Now, there’s a surprise for you. The Supercommittee failed to come to agreement on budget cuts to get control of and start lowering our national debt. How many Congressmen and women does it take to change a light bulb? Apparently, all of them. Even better, how long does the process take? They have to vote on which light bulb to purchase and decide on the price. Then, they buy them by the gross spending millions of dollars now to save in the future. Then, they had to purchase a ladder which cost about $120,000.00 due to OSHA and Homeland Security regulations.
Next, the decision about who should climb the ladder brought about a lot of dissention ending with a filibuster which is still in progress. The orators used the usual bombastic, fist pounding method building up the man they back while demeaning the opponent’s method of climbing throwing in hints about a perverted sexual lifestyle which is even now making large headlines and stories filled with innuendo and speculation with just enough truth to make the unproven portions possible are repeatedly played out on television and in the newspapers.
Meanwhile, the orators are reduced to using flashlights to see their written speeches because more light bulbs have burned out since this all started. Their aides are standing nearby with prompts at the ready should their eyes fail them. The aides also have purified water and snacks of cheese, caviar, crackers, lox, and all the accompanying needs to meet their physical needs. For such lofty orators, a sandwich just isn’t good enough. Surprisingly, a group of five Senators and 10 Congressmen missed a junket to Dubai to discuss Mid-East affairs as it relates to the economy of Sri Lanka and the United States. It’s obvious these men take their duties to their constituents seriously.
There is now talk of shutting down the government since the light situation is not yet resolved and more lights have burned out.

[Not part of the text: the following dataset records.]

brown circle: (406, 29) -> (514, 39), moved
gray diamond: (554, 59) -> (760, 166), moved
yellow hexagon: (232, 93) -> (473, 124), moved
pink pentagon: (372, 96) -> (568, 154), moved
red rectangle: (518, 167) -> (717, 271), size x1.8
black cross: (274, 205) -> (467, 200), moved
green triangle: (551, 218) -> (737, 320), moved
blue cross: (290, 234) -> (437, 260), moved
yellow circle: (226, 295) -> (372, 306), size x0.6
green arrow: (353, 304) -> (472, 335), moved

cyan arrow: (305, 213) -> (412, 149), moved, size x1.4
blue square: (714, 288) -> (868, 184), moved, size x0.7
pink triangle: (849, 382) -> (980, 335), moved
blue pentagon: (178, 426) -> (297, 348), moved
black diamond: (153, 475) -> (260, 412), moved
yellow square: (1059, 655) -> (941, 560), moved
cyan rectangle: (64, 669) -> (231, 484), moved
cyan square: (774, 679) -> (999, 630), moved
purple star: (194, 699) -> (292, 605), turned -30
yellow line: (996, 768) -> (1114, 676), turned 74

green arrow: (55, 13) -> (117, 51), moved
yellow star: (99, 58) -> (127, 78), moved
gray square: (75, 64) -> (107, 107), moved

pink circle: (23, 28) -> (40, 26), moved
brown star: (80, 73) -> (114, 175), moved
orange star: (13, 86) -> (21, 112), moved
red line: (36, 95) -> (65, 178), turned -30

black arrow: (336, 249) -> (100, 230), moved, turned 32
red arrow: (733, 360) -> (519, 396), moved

The huge ladder is standing in the middle of the room blocking the view of those two citizens who come daily to watch the workings of their government. A group of schoolchildren touring this high office was turned away since there could possibly be repercussions for allowing small children near such a dangerous apparatus.
Finally, a particularly bright aide remembered that the Congress has a maintenance staff to fulfill their every wish and with one call had them scurrying over to replace the burnt out bulbs. With the problem resolved, all the Senators and Congressmen patted each other on the back to have resolved the matter in such a satisfactory manner. They can’t even agree on changing a light bulb. It is beyond me why we thought they could do anything as practical as cutting the budget. Afterall, we might not like, fund, or reelect them if they cut our favorite program. This is what we have come to today.